Step-by-Step Instructions

1. Roast the Sweet Potatoes
Set your oven to 425°F (220°C). Peel and cube two medium sweet potatoes into ½-inch pieces. In a bowl, toss the cubes with 1–2 tablespoons of olive oil, 1 teaspoon of paprika, ½ teaspoon garlic powder, salt, and pepper. Arrange them in a single layer on a lined baking sheet and roast for 25–30 minutes, turning halfway through until golden and tender.

2. Heat the Chicken
In a small skillet over medium heat, warm 1½ cups of shredded cooked chicken. Add a splash of oil or broth and stir in your favorite seasoning if needed—try cumin, chili flakes, or a pinch of smoked paprika. Heat for 3–5 minutes until warmed through and slightly crisped.

3. Prepare the Eggs
Cook eggs according to your preference. Poached or sunny-side-up eggs with a runny yolk create a creamy element that blends well with the roasted vegetables.
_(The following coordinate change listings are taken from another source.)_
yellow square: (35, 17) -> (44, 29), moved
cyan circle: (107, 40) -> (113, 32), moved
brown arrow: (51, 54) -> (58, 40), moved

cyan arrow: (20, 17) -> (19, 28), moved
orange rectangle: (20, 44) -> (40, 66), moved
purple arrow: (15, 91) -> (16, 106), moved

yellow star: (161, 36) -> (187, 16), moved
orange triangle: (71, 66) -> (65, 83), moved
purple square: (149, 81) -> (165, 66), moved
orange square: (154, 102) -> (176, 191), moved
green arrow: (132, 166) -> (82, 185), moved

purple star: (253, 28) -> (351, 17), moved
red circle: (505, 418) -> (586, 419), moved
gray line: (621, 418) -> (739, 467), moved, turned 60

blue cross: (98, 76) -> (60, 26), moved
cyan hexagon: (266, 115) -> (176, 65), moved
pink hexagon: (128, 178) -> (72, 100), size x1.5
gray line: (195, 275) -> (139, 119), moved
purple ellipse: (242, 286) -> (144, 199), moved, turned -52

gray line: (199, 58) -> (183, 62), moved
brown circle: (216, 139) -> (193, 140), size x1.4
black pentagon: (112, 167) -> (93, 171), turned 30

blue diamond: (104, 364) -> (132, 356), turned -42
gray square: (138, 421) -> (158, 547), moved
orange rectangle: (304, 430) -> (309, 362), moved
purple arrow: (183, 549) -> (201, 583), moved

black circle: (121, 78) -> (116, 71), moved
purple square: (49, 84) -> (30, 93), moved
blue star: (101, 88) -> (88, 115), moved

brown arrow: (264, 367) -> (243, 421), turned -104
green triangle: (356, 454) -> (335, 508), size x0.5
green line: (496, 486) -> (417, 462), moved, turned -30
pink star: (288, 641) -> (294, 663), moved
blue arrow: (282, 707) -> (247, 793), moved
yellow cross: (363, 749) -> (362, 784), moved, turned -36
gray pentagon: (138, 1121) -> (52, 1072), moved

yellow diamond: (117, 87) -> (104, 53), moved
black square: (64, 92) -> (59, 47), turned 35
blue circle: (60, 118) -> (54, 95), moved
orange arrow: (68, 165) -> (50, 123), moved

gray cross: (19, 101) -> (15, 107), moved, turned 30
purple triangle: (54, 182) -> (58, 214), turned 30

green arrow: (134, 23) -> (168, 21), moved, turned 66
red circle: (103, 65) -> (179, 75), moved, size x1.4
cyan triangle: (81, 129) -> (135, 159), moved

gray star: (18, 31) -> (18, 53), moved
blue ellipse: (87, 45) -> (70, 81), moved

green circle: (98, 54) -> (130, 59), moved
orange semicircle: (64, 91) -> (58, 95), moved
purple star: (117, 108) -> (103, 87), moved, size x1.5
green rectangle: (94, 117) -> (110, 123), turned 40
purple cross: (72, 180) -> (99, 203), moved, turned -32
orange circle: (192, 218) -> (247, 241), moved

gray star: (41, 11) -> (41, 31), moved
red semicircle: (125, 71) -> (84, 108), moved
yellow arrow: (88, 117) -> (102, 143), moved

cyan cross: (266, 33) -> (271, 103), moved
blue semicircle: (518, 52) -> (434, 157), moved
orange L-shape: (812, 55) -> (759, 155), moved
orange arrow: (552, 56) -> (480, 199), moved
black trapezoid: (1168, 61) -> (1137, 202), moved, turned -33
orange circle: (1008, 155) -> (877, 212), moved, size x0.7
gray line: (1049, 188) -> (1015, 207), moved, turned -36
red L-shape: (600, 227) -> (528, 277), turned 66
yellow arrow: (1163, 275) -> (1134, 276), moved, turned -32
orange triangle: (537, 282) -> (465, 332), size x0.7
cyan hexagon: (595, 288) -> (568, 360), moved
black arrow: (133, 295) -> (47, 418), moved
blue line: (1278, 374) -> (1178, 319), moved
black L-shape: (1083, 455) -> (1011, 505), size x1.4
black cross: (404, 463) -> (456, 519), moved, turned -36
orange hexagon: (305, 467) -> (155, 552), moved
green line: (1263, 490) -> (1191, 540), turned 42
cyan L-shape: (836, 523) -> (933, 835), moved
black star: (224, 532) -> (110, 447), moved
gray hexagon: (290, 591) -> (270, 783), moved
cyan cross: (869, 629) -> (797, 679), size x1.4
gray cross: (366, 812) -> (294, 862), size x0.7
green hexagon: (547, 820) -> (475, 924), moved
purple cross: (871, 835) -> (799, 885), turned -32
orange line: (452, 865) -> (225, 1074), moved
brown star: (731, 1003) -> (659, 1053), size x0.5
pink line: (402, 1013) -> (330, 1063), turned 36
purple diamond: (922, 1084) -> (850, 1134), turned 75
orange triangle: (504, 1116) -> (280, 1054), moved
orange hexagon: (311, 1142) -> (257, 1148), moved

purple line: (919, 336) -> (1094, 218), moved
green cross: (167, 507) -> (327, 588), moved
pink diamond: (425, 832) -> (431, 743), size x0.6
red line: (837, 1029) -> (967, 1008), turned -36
For a quicker option, go with soft scrambled eggs or hard-boiled if you’re making the bowls in advance.

4. Assemble the Bowls
Divide the roasted sweet potatoes among 2–3 serving bowls. Top with warmed chicken, followed by your freshly cooked egg. Add half an avocado, sliced or diced, to each bowl.

5. Garnish and Serve
Finish with fresh toppings—chopped parsley or cilantro, chili flakes for spice, or a light drizzle of tahini or yogurt for a creamy finish. Serve immediately while the components are still warm and fresh.

Watch Out For These Common Errors:

  • Overcrowding the pan can result in soft, soggy sweet potatoes. Spread them out for better roasting.

  • Forgetting to moisten reheated chicken can make it dry—add broth or oil as needed.

  • Keep an eye on eggs—runny yolks add flavor and texture, while overcooked eggs may turn rubbery.


Tips, Variations & Substitutions

Prep-Friendly for Busy Days
Roast extra sweet potatoes and cook chicken ahead of time to save time during the week. Keep components separate and just add the egg and avocado fresh when you’re ready to eat.

Meatless Version
Go plant-based by swapping the chicken with roasted chickpeas, seasoned tofu, or a veggie-packed scramble. Tempeh works well too and holds flavor beautifully.

Low-Carb Choice
Replace sweet potatoes with roasted cauliflower florets, turnips, or zucchini for a lower-carb option that still roasts well and adds bulk to the bowl.

Add a Flavor Twist
Spice up your bowl with different flavor profiles—try adding chipotle sauce, chimichurri, or a spoonful of harissa. A sprinkle of za’atar or dukkah also adds a global touch.

Want More Heat?
Add jalapeños, red pepper flakes, or hot sauce to bring in some extra kick. Roasting the sweet potatoes with cayenne pepper gives you built-in spice.

Dairy-Free Options
Keep it dairy-free by skipping cheese or yogurt and using avocado, tahini, or a plant-based sauce to maintain that creamy texture without added dairy.


Serving Suggestions

Whether it’s a cozy Sunday breakfast or a make-ahead weekday meal, these bowls are flexible and filling. They reheat well (minus the egg and avocado), making them a great option for meal planning.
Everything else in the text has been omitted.